Blood Harvest is a 1987 American slasher film directed by Bill Rebane, and starring Tiny Tim, Itonia Salochek and Lori Minnetti. Peter Krause appears in his first feature film role.

==Plot==

We open on the death of Gary and Merv's parents, seemingly murdered and then taken away by paramedics. Jill Robinson arrives back in her small hometown, having returned from college. She learns that the townspeople are not happy with her father, a banker who has been foreclosing on family farms in the area. She meets her friend Sarah at the diner she works at and gets a ride home, only to find her parents missing and the house has been vandalized. She also finds Merv in their kitchen acting odd and is dressed as a clown, having assumed the identity of "The Marvelous Mervo". Also in their house is her childhood neighbor/one-time lover Gary, who is also Merv's brother and caretaker. He takes Merv and leaves.

She continues to experience harassment and visits the Sheriff for help, but when they arrive to the house, they find that everything is fixed. Gary arrives later and admits to fixing the windows and repainting the house, and they recount childhood memories in their old treehouse. Jill reveals that she is engaged to a man named Scott, which upsets Gary. Gary also shares that his parents were murdered, and that's why Merv is acting like a literal clown. Merv also is seen bringing food to an unknown woman who is being held hostage.
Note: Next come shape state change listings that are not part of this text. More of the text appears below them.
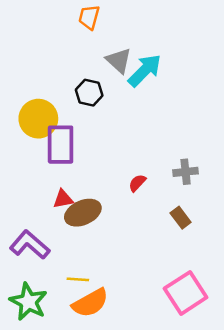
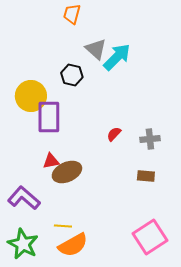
red semicircle: (137, 183) -> (114, 134), moved
brown rectangle: (181, 218) -> (146, 176), turned -48

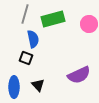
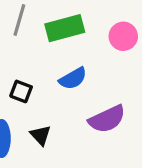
blue semicircle: (33, 39) -> (73, 78), moved, turned 72

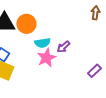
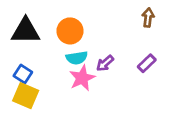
orange circle: (26, 24) -> (70, 31), moved
purple rectangle: (94, 71) -> (147, 63), moved

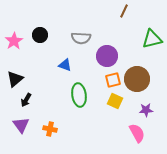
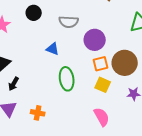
black circle: (40, 35) -> (34, 13), moved
pink semicircle: (137, 133) -> (102, 117), moved

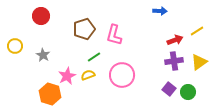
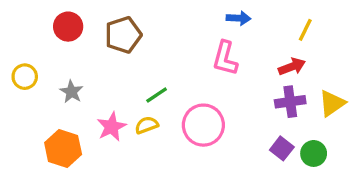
blue arrow: (160, 11) -> (238, 18), moved
brown pentagon: (84, 29) -> (123, 35), moved
yellow line: (197, 31) -> (305, 30), moved, turned -32
pink L-shape: (114, 35) -> (225, 58), moved
orange hexagon: (50, 94) -> (63, 148), moved

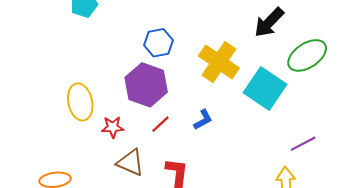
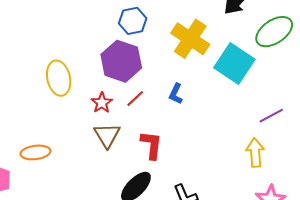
blue L-shape: (203, 120) -> (176, 94), turned 145
red star: (113, 127) -> (102, 103), moved, turned -30
brown triangle: (131, 163) -> (107, 135), turned 36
That night, Jill continues to experience harassment and stalking from both a masked figure and possibly Merv/Mervo. She calls the Sheriff over for help, finds Merv/Mervo on her property and agrees to take him home. After they leave and she goes to sleep, someone sneaks into the house, uses chloroform on her, and sexually assaults her by taking nude photos of her.

The next morning, Jill's fiancé Scott arrives and is primarily focused on making sexual advances towards her. Scott has sex with her while keeping his jeans on, and Gary spies through the window. Scott wants beer afterwards, and leaves to get some from town. He follows a suspicious figure into Jill's parents' barn outside, and is attacked. Gary circles around the house to talk to Jill, but is interrupted by Merv/Mervo and leaves to take him home. Sarah arrives and stays for a little while, and then leaves to go to work at the diner. Sarah goes outside and is attacked by the masked figure, and is taken to the barn and killed.
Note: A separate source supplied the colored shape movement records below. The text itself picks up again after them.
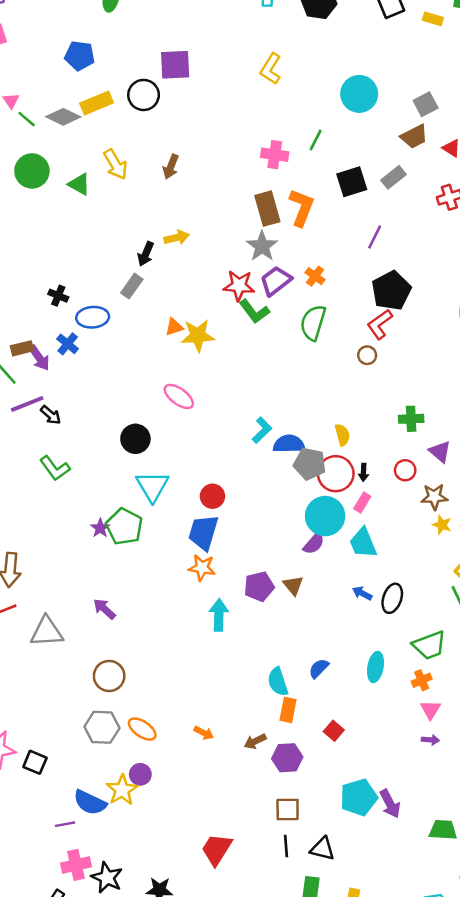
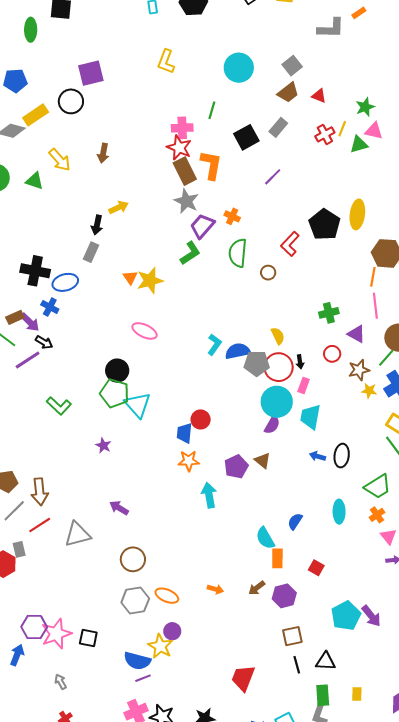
purple line: (375, 237) -> (273, 177), turned 30
red star: (239, 286) -> (179, 148), moved, turned 30
black pentagon: (391, 291) -> (324, 225), moved
black cross: (58, 296) -> (35, 271), size x1.8
green L-shape: (254, 311) -> (190, 253), turned -75
orange triangle: (174, 327) -> (130, 277), turned -35
brown circle: (367, 355) -> (268, 273), moved
black arrow: (51, 415) -> (44, 342), moved
red circle: (212, 496) -> (201, 419), moved
green pentagon: (124, 527) -> (115, 393), moved
blue trapezoid: (203, 532) -> (184, 433), size x0.7
cyan trapezoid: (363, 543) -> (310, 417), turned 44
purple line: (65, 824) -> (143, 678), moved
Gary comes back to see Jill, and when Jill learns that Sarah never made it to work and Scott has not returned, he suggests that Sarah and Scott fell in love and left to elope. This upsets Jill, who falls asleep on the living room couch and is drugged again by the masked figure. The masked figure tries to bring Jill to the barn with the others, but when the Sheriff arrives to check out the house, she is left on the couch until he leaves. Scott was tied up and left alive, but his throat is slit by the masked figure.
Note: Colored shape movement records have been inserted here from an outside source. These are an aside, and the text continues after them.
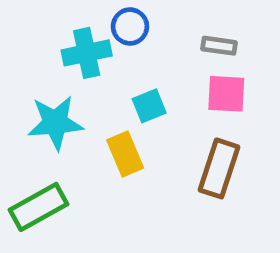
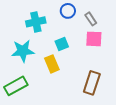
blue circle: (130, 26) -> (68, 11), moved
gray rectangle: (219, 46) -> (91, 19), turned 48
brown rectangle: (219, 168) -> (92, 83), moved

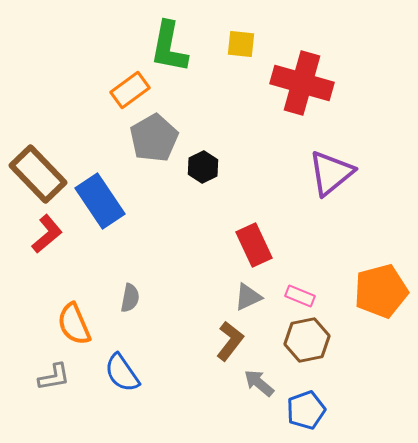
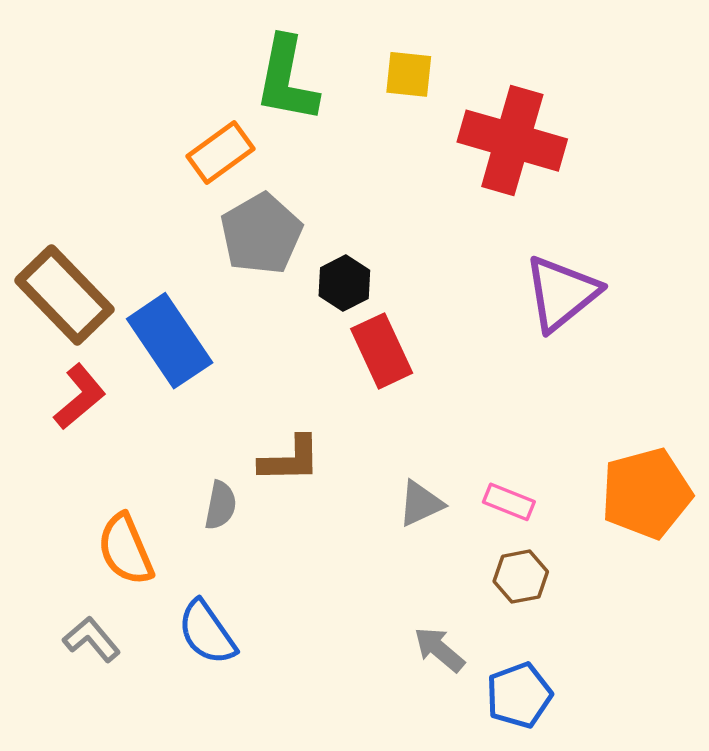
red rectangle: (254, 245) -> (382, 351), moved
brown hexagon: (307, 340) -> (521, 577), size x0.7
brown L-shape: (230, 341) -> (290, 459), moved, turned 51
gray L-shape: (54, 377) -> (92, 639), turned -120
Jill wakes up and finds a bucket of blood in her fridge. She collapses in tears, and Gary somehow was already in the house and comes right to her side. He takes her upstairs, undresses her and bathes her, and carries her downstairs back to the couch. While Jill is sleeping, Gary undresses and climbs on top of her. Jill comes to and pushes him away, but tries to understand why he is behaving like a sex predator. She asks him to leave, and he does. Merv/Mervo arrives after, asking her to follow him.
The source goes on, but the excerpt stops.